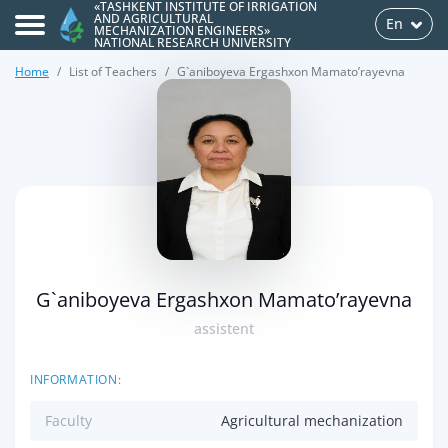
«TASHKENT INSTITUTE OF IRRIGATION
AND AGRICULTURAL
En
MECHANIZATION ENGINEERS»
NATIONAL RESEARCH UNIVERSITY
Home
List of Teachers
G`aniboyeva Ergashxon Mamato’rayevna
>
G`aniboyeva Ergashxon Mamato’rayevna
assistent
INFORMATION:
Faculty
Agricultural mechanization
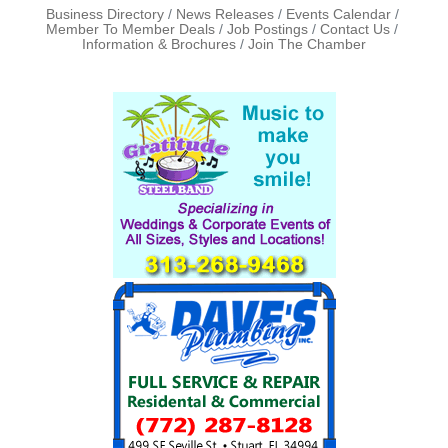
Business Directory
News Releases
Events Calendar
Member To Member Deals
Job Postings
Contact Us
Information & Brochures
Join The Chamber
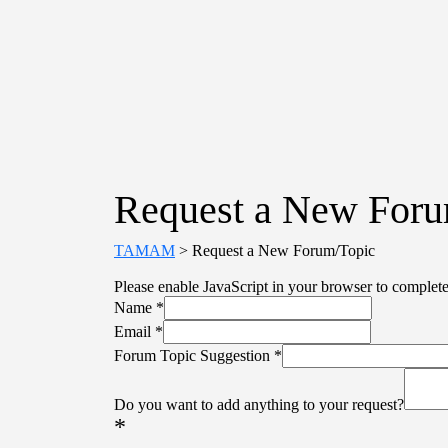
Request a New Foru
TAMAM
>
Request a New Forum/Topic
Please enable JavaScript in your browser to complete
Name
*
Email
*
Forum Topic Suggestion
*
Do you want to add anything to your request?
*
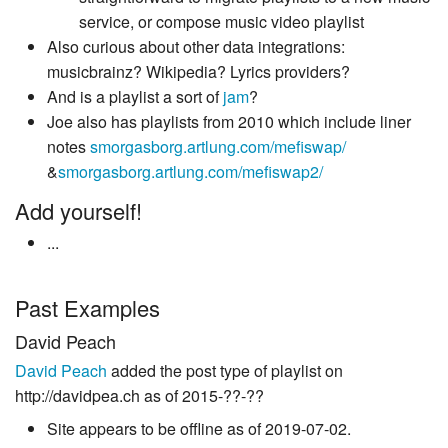
service, or compose music video playlist
Also curious about other data integrations:
musicbrainz? Wikipedia? Lyrics providers?
And is a playlist a sort of
jam
?
Joe also has playlists from 2010 which include liner
notes
smorgasborg.artlung.com/mefiswap/
&
smorgasborg.artlung.com/mefiswap2/
Add yourself!
...
Past Examples
David Peach
David Peach
added the post type of playlist on
http://davidpea.ch as of 2015-??-??
Site appears to be offline as of 2019-07-02.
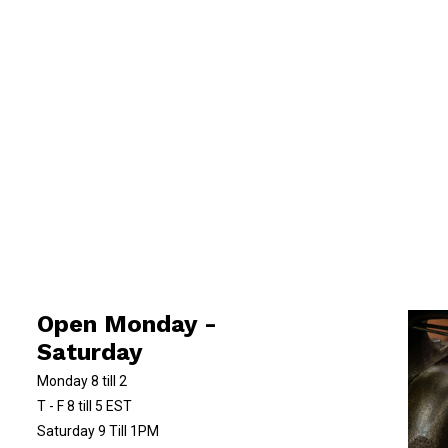
Open Monday -
Saturday
Monday 8 till 2
T - F 8 till 5 EST
Saturday 9 Till 1PM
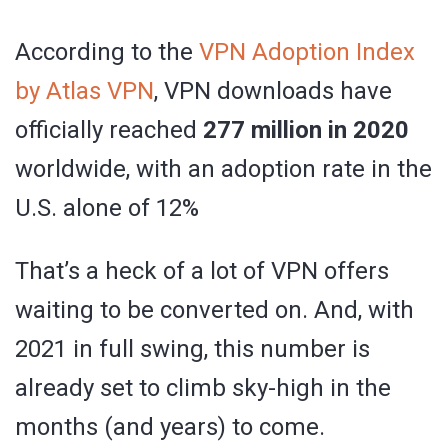
According to the
VPN Adoption Index
by Atlas VPN
, VPN downloads have
officially reached
277 million in 2020
worldwide, with an adoption rate in the
U.S. alone of 12%
That’s a heck of a lot of VPN offers
waiting to be converted on. And, with
2021 in full swing, this number is
already set to climb sky-high in the
months (and years) to come.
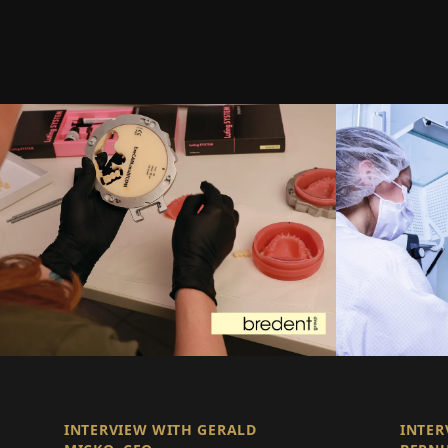
INTERVIEW WITH GERALD
INTER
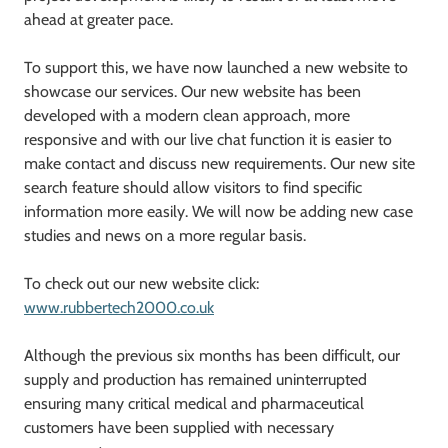
ahead at greater pace.
To support this, we have now launched a new website to
showcase our services. Our new website has been
developed with a modern clean approach, more
responsive and with our live chat function it is easier to
make contact and discuss new requirements. Our new site
search feature should allow visitors to find specific
information more easily. We will now be adding new case
studies and news on a more regular basis.
To check out our new website click:
www.rubbertech2000.co.uk
Although the previous six months has been difficult, our
supply and production has remained uninterrupted
ensuring many critical medical and pharmaceutical
customers have been supplied with necessary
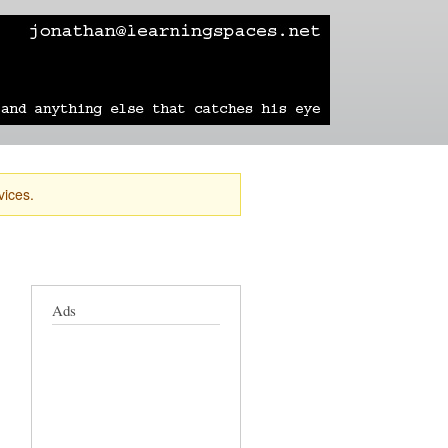
learning
technology
travel
sailing
vices.
Ads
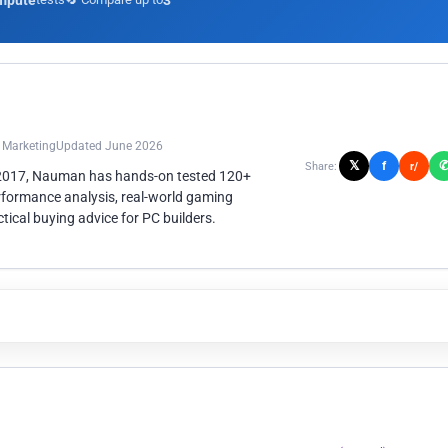
mpute
3
n Marketing
Updated June 2026
𝕏
f
Share:
r/
 2017, Nauman has hands-on tested 120+
rformance analysis, real-world gaming
ical buying advice for PC builders.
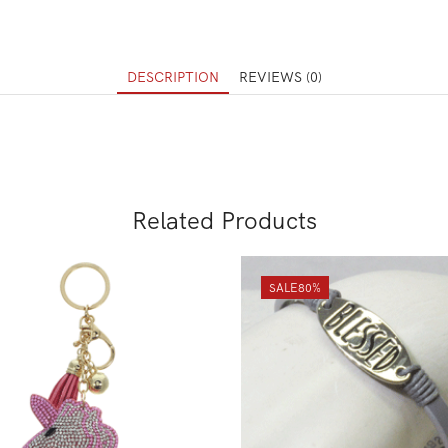
DESCRIPTION
REVIEWS (0)
Related Products
SALE
80%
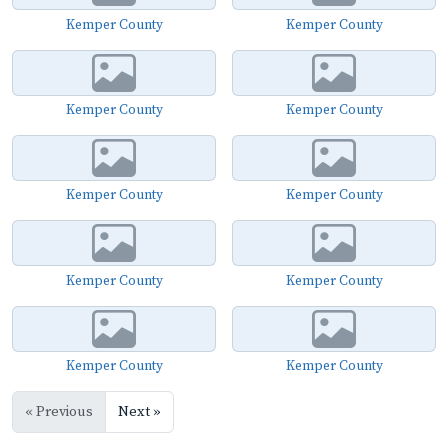
Kemper County
Kemper County
Kemper County
Kemper County
Kemper County
Kemper County
Kemper County
Kemper County
Kemper County
Kemper County
« Previous
Next »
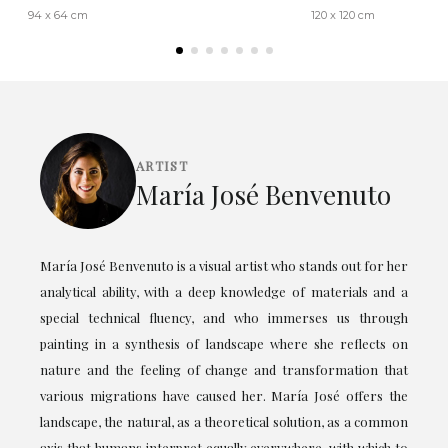
94 x 64 cm
120 x 120 cm
ARTIST
María José Benvenuto
María José Benvenuto is a visual artist who stands out for her
analytical ability, with a deep knowledge of materials and a
special technical fluency, and who immerses us through
painting in a synthesis of landscape where she reflects on
nature and the feeling of change and transformation that
various migrations have caused her. María José offers the
landscape, the natural, as a theoretical solution, as a common
axis that humans interpret equally everywhere, with which to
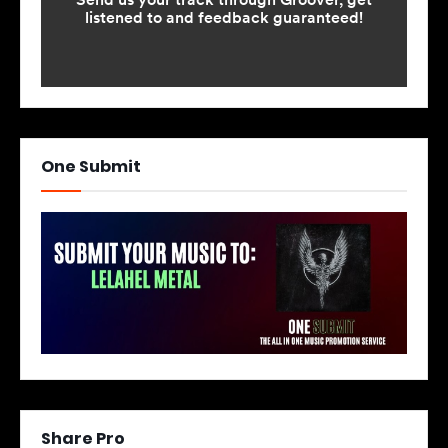
One Submit
Share Pro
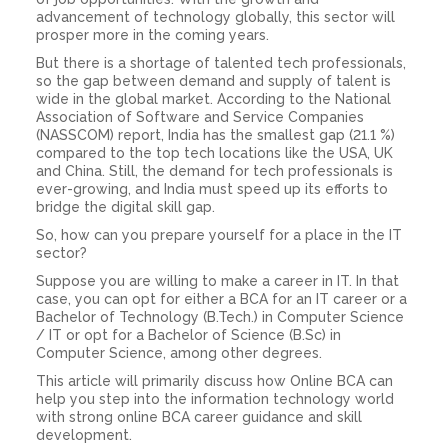
advancement of technology globally, this sector will
prosper more in the coming years.
But there is a shortage of talented tech professionals,
so the gap between demand and supply of talent is
wide in the global market. According to the National
Association of Software and Service Companies
(NASSCOM) report, India has the smallest gap (21.1 %)
compared to the top tech locations like the USA, UK
and China. Still, the demand for tech professionals is
ever-growing, and India must speed up its efforts to
bridge the digital skill gap.
So, how can you prepare yourself for a place in the IT
sector?
Suppose you are willing to make a career in IT. In that
case, you can opt for either a BCA for an IT career or a
Bachelor of Technology (B.Tech.) in Computer Science
/ IT or opt for a Bachelor of Science (B.Sc) in
Computer Science, among other degrees.
This article will primarily discuss how Online BCA can
help you step into the information technology world
with strong online BCA career guidance and skill
development.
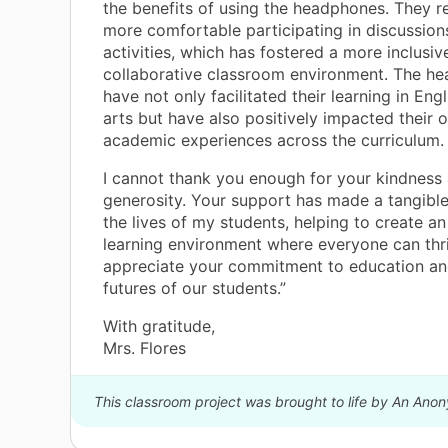
the benefits of using the headphones. They re
more comfortable participating in discussion
activities, which has fostered a more inclusiv
collaborative classroom environment. The h
have not only facilitated their learning in Eng
arts but have also positively impacted their o
academic experiences across the curriculum.
I cannot thank you enough for your kindness
generosity. Your support has made a tangible
the lives of my students, helping to create an
learning environment where everyone can thri
appreciate your commitment to education and
futures of our students.”
With gratitude,
Mrs. Flores
This classroom project was brought to life by An Ano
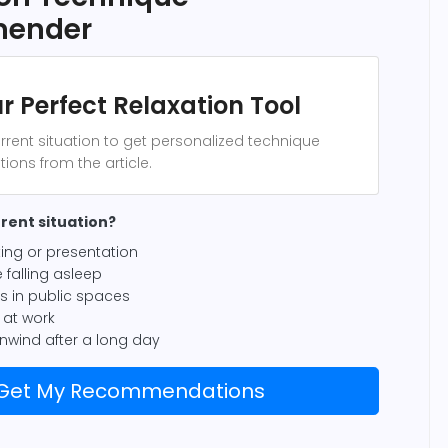
ender
r Perfect Relaxation Tool
rrent situation to get personalized technique
ns from the article.
rent situation?
ing or presentation
 falling asleep
us in public spaces
at work
unwind after a long day
Get My Recommendations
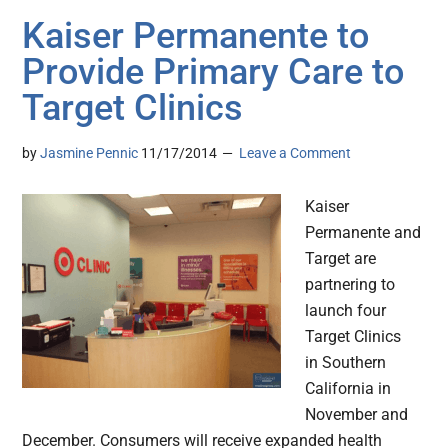
Kaiser Permanente to
Provide Primary Care to
Target Clinics
by
Jasmine Pennic
11/17/2014
Leave a Comment
Kaiser
Permanente and
Target are
partnering to
launch four
Target Clinics
in Southern
California in
November and
December. Consumers will receive expanded health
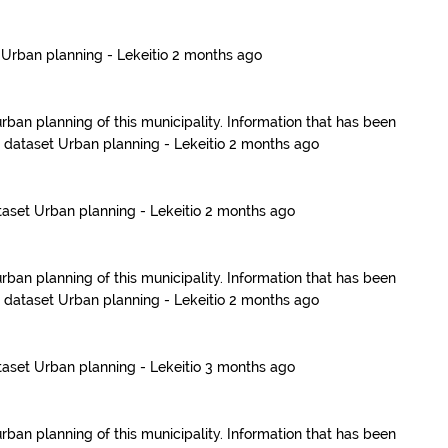
t
Urban planning - Lekeitio
2 months ago
urban planning of this municipality. Information that has been
e dataset
Urban planning - Lekeitio
2 months ago
taset
Urban planning - Lekeitio
2 months ago
urban planning of this municipality. Information that has been
e dataset
Urban planning - Lekeitio
2 months ago
taset
Urban planning - Lekeitio
3 months ago
urban planning of this municipality. Information that has been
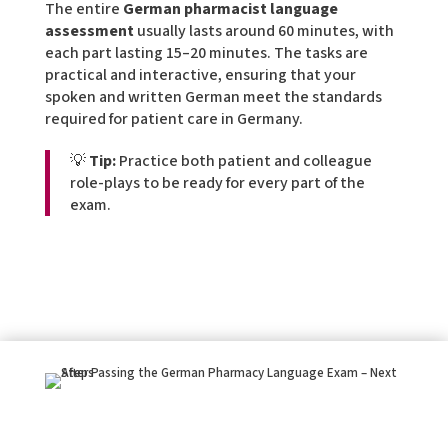
The entire
German pharmacist language
assessment
usually lasts around 60 minutes, with
each part lasting 15–20 minutes. The tasks are
practical and interactive, ensuring that your
spoken and written German meet the standards
required for patient care in Germany.
💡
Tip:
Practice both patient and colleague
role-plays to be ready for every part of the
exam.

________________

• _Description of the task_
Everything from the line with "the lives of" through the final line of the material is to be returned exactly, both ends included, apart from the pictures.

• _Task response_
the lives of my students, helping to create an
learning environment where everyone can thri
appreciate your commitment to education and
futures of our students.”
With gratitude,
Mrs. Flores
This classroom project was brought to life by An Ano
ender
r Perfect Relaxation Tool
rrent situation to get personalized technique
ns from the article.
rent situation?
ing or presentation
 falling asleep
us in public spaces
at work
unwind after a long day
Get My Recommendations
Kaiser Permanente to
Provide Primary Care to
Target Clinics
by
Jasmine Pennic
11/17/2014
Leave a Comment
Kaiser
Permanente and
Target are
partnering to
launch four
Target Clinics
in Southern
California in
November and
December. Consumers will receive expanded health
t
Urban planning - Lekeitio
2 months ago
urban planning of this municipality. Information that has been
e dataset
Urban planning - Lekeitio
2 months ago
taset
Urban planning - Lekeitio
2 months ago
urban planning of this municipality. Information that has been
e dataset
Urban planning - Lekeitio
2 months ago
taset
Urban planning - Lekeitio
3 months ago
urban planning of this municipality. Information that has been
The entire
German pharmacist language
assessment
usually lasts around 60 minutes, with
each part lasting 15–20 minutes. The tasks are
practical and interactive, ensuring that your
spoken and written German meet the standards
required for patient care in Germany.
💡
Tip:
Practice both patient and colleague
role-plays to be ready for every part of the
exam.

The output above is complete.